**TASK TO CARRY OUT:** Among the entries below, one stretch runs from the line that contains "lasting results." through the line that contains "ready to enjoy in North Hykeham.". Repeat that stretch exactly, ends included, and only that.

[[ EXERCISE INPUTS open ]]

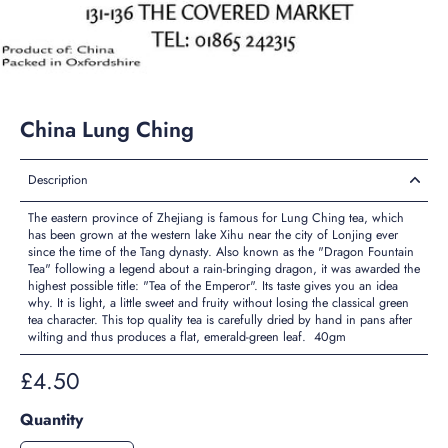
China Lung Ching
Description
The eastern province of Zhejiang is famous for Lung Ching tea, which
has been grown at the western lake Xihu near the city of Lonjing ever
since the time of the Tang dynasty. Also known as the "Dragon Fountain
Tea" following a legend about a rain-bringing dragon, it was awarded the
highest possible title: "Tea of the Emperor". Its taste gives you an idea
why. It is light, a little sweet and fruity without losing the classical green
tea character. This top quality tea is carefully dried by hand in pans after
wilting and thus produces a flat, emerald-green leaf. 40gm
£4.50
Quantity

[[ EXERCISE INPUTS closed ]]
[[ EXERCISE INPUTS open ]]

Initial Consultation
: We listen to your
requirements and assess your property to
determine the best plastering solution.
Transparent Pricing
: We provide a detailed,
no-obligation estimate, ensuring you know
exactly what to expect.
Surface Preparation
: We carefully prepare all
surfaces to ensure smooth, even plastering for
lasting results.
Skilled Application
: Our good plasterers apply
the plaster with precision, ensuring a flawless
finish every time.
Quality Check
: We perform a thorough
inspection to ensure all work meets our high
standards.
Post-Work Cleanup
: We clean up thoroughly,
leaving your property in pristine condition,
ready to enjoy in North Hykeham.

[[ EXERCISE INPUTS closed ]]

**WORKED SOLUTION:**
lasting results.
Skilled Application
: Our good plasterers apply
the plaster with precision, ensuring a flawless
finish every time.
Quality Check
: We perform a thorough
inspection to ensure all work meets our high
standards.
Post-Work Cleanup
: We clean up thoroughly,
leaving your property in pristine condition,
ready to enjoy in North Hykeham.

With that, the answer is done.